(Data excerpts)
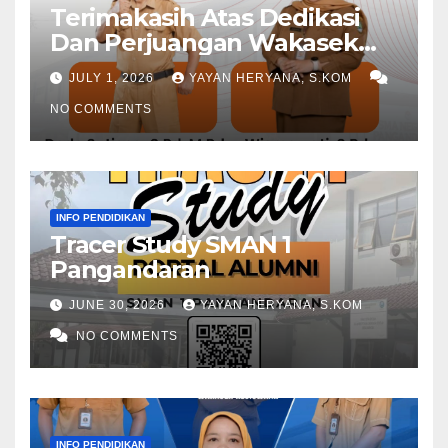
Terimakasih Atas Dedikasi
Dan Perjuangan Wakasek
Periode 2024-2026
JULY 1, 2026
YAYAN HERYANA, S.KOM
NO COMMENTS
INFO PENDIDIKAN
Tracer Study SMAN 1
Pangandaran
JUNE 30, 2026
YAYAN HERYANA, S.KOM
NO COMMENTS
INFO PENDIDIKAN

** EXERCISE REQUIREMENTS **
Write the entries out again exactly as they appear, with the pictures omitted.

** ANSWER FOR THE TASK **
Terimakasih Atas Dedikasi
Dan Perjuangan Wakasek
Periode 2024-2026
JULY 1, 2026
YAYAN HERYANA, S.KOM
NO COMMENTS
INFO PENDIDIKAN
Tracer Study SMAN 1
Pangandaran
JUNE 30, 2026
YAYAN HERYANA, S.KOM
NO COMMENTS
INFO PENDIDIKAN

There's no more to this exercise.